Joseph Seen as a Type of Christ, By Ronald Ginther

A Question that has an easy answer concerns Joseph's appropriateness as a Type of Christ. Joseph is, someone has said, one of the very few people in the Bible about whom nothing negative has been recorded. Though the Bible does not criticise him, some today chide him for behaving with pride, evidenced in their eyes by his telling his dreams to his family and also by telling on his brothers' evil doing to their father! It is hard to imagine what was wrong. He may have been naive and inexperienced (his brothers were much older and worldly men, to say the best about them), but this seventeen year old youth was clearly innocent of any wrong-doing against his father and brothers. He loved his father deeply and truly, something his brothers did not. He naturally defended his father's best interests, and that meant telling his father how his brothers were casting reproach on the father's name by their wrong-doing. What were his brothers doing? It is not stated. It might well have been immorality, the abuse of servant women--something Father Jacob would have been horrified and angry to discover in his midst. They had already shown themselves to be cruel, treacherous, and murderers in the case of the Shechemites. They slew the entire male population of grown men and boys after their circumcision, which the sons of Jacob (excluding Joseph and Benjamin) had demanded in a treaty with Shechem. Not content with mass murder, they stole all the Shechemite wives and girls, and all their cattle and wealth for their own--showing their unrestrained greed. What monstrous behavior for holy sons of Jacob! No wonder Jacob was so unhappy with them, preferring only the company of Joseph and Benjamin.

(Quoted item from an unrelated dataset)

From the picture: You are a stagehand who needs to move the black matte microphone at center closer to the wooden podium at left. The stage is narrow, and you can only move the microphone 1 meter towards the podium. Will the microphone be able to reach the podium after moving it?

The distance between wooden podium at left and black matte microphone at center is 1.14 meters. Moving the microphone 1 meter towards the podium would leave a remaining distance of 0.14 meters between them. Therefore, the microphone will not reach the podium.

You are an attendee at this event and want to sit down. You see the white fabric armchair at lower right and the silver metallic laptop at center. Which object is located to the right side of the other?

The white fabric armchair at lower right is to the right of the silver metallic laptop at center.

Now as for the famous dreams of Joseph, they were given by God, and Joseph reported them faithfully to his family. If they did not rejoice in the dreams, reacting with envy, hatred, and misunderstanding, that was their problem, not Joseph's. God gave such dreams, and they set themselves against God by opposing Joseph. It is clearest proof the dreams came from God because they came to pass perfectly. In the matter of Joseph's two dreams of the sheaves and also the sun, moon, and stars, that clearly showed his family would be bowing before Joseph someday, even Father Jacob stumbled. But he too saw his mistake years later when he bowed before his own son in Egypt, whom the Pharaoh had made an exalted ruler of Egypt second only to himself in power and splendor.

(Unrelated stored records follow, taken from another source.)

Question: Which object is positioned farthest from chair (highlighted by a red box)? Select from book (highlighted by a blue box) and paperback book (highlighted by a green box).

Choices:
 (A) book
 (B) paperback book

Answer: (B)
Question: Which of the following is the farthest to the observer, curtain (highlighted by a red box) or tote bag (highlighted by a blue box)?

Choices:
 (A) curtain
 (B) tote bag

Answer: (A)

With the question of Joseph's suitability as a Type of Christ (which is really a specimen of cavil, as we have seen), Joseph's character shines all the brighter as we go to the Bible to look at him. It is the Bible's value that counts, not the opinions of detractors, however saintly they appear, that are not supported by anything the Bible says.


First, Joseph as a picture of Christ the coming Redeemer is FLAX. Flax was a commonly cultivated plant, for the making of fiber with which to weave linen. Linen was very important, not for use for table napkins and curtains but as everyday clothing in a hot climate that favored such light, cool properties as linen afforded.

Flax is a small shrub, and its fibers that must be soaked, beaten, and separated in a lengthly process that at last produces the fine fibers that are so valued. The plant must first be soaked in water, then beaten and stripped.

Joseph's brothers unwittingly prepared the vessel of their own future salvation by stripping, beating, and throwing Joseph into a well to die They stripped him of his special coat that his father had given him as his favorite. Naked and shamed, he was beaten and thrown into a well to die. But the changed their evil, treacherous, darkened minds (thank God!) and sold him to an Ishmaelite trader to take to Egypt, where he was sold again as a slave. Thus, Joseph was stripped not only of his clothes but his family, his father, his beloved brother Benjamin, his rank in the family, his future happiness, his physical well-being, and his personal wealth! All he retained was his life in the end, but it was a life worse than an animal's to be a slave in Egypt--ordinary. But God turned even this impossible circumstance to good! Just see what happened.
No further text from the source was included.